WORK TASK: When you print the records below, keep every word exact and leave out the images.

*** Opening of DATASET ***

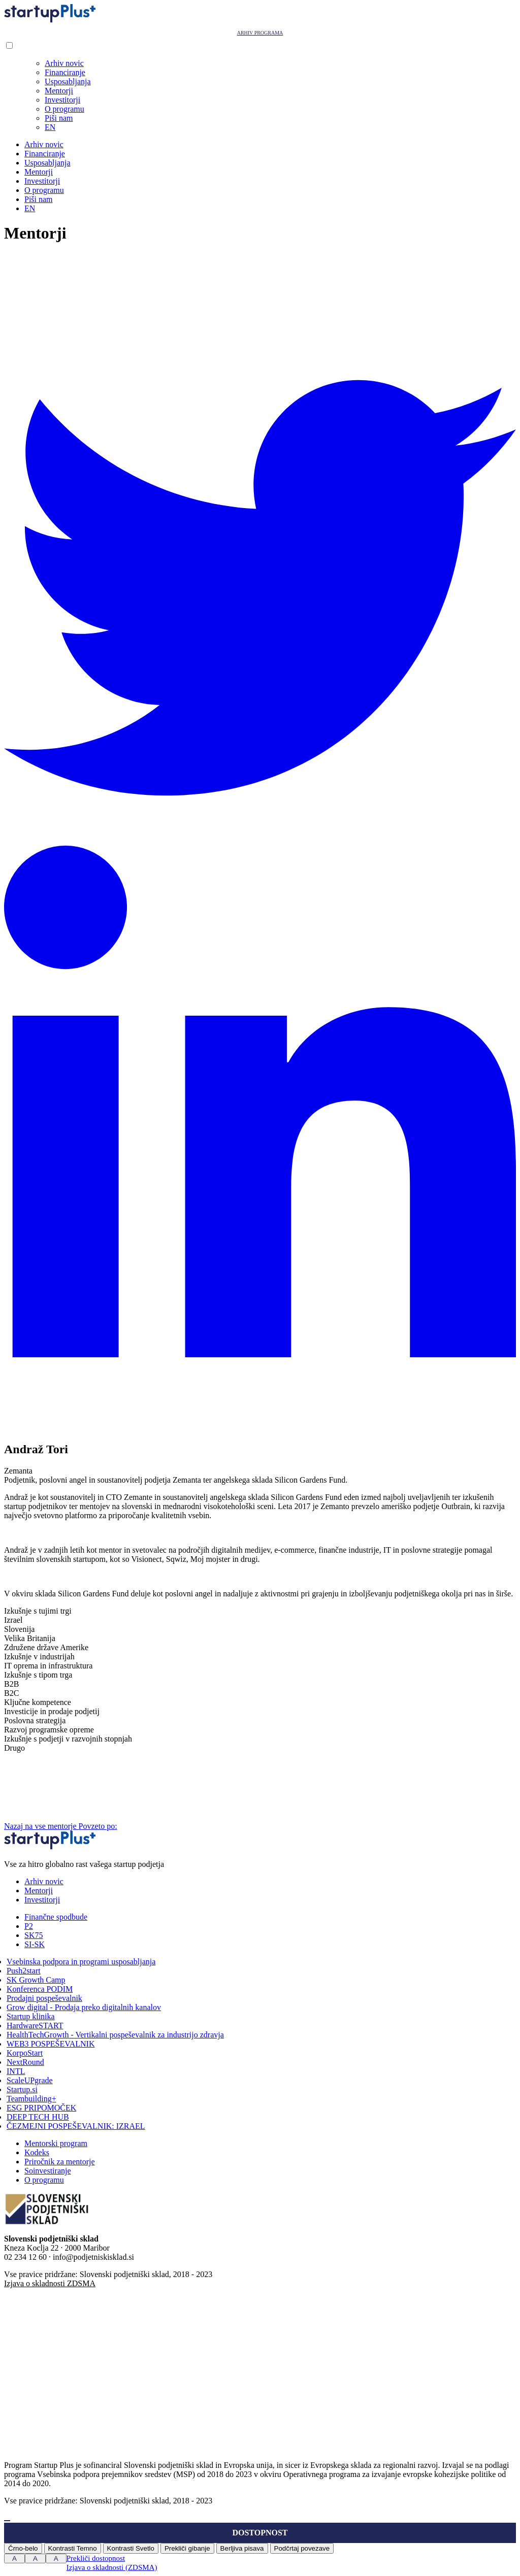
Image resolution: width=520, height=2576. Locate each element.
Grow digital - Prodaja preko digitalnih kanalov (84, 2007)
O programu (64, 109)
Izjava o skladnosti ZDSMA (49, 2283)
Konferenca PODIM (40, 1989)
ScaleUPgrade (30, 2080)
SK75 (33, 1935)
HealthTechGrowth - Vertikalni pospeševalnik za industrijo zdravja (115, 2034)
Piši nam (59, 118)
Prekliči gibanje (187, 2548)
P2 (28, 1926)
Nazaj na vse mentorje (41, 1826)
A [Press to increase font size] (14, 2558)
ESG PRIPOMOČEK (41, 2107)
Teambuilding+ (31, 2098)
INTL (16, 2071)
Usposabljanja (68, 81)
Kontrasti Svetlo (130, 2548)
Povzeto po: (174, 1826)
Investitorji (62, 99)
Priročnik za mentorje (59, 2161)
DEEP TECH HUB (38, 2117)
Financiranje (65, 72)
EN (50, 127)
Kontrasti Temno (72, 2548)
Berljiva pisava (242, 2548)
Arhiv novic (64, 63)
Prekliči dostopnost (96, 2558)
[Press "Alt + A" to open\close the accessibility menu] (7, 2520)
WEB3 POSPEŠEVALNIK (51, 2043)
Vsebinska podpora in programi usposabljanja (81, 1961)
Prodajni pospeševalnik (44, 1998)
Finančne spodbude (55, 1917)
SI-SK (34, 1944)
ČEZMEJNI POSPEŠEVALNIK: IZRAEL (76, 2126)
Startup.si (22, 2089)
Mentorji (59, 90)
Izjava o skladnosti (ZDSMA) (112, 2567)
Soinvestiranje (47, 2170)
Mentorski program (55, 2143)
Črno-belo (23, 2548)
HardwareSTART (35, 2025)
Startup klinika (31, 2016)
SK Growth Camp (36, 1980)
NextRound (25, 2062)
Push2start (24, 1970)
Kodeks (36, 2152)
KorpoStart (25, 2053)
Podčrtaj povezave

*** Close of DATASET ***

EXERCISE RESULT:
Image resolution: width=520, height=2576. Locate each element.
Grow digital - Prodaja preko digitalnih kanalov (84, 2007)
O programu (64, 109)
Izjava o skladnosti ZDSMA (49, 2283)
Konferenca PODIM (40, 1989)
ScaleUPgrade (30, 2080)
SK75 (33, 1935)
HealthTechGrowth - Vertikalni pospeševalnik za industrijo zdravja (115, 2034)
Piši nam (59, 118)
Prekliči gibanje (187, 2548)
P2 (28, 1926)
Nazaj na vse mentorje (41, 1826)
A [Press to increase font size] (14, 2558)
ESG PRIPOMOČEK (41, 2107)
Teambuilding+ (31, 2098)
INTL (16, 2071)
Usposabljanja (68, 81)
Kontrasti Svetlo (130, 2548)
Povzeto po: (174, 1826)
Investitorji (62, 99)
Priročnik za mentorje (59, 2161)
DEEP TECH HUB (38, 2117)
Financiranje (65, 72)
EN (50, 127)
Kontrasti Temno (72, 2548)
Berljiva pisava (242, 2548)
Arhiv novic (64, 63)
Prekliči dostopnost (96, 2558)
[Press "Alt + A" to open\close the accessibility menu] (7, 2520)
WEB3 POSPEŠEVALNIK (51, 2043)
Vsebinska podpora in programi usposabljanja (81, 1961)
Prodajni pospeševalnik (44, 1998)
Finančne spodbude (55, 1917)
SI-SK (34, 1944)
ČEZMEJNI POSPEŠEVALNIK: IZRAEL (76, 2126)
Startup.si (22, 2089)
Mentorji (59, 90)
Izjava o skladnosti (ZDSMA) (112, 2567)
Soinvestiranje (47, 2170)
Mentorski program (55, 2143)
Črno-belo (23, 2548)
HardwareSTART (35, 2025)
Startup klinika (31, 2016)
SK Growth Camp (36, 1980)
NextRound (25, 2062)
Push2start (24, 1970)
Kodeks (36, 2152)
KorpoStart (25, 2053)
Podčrtaj povezave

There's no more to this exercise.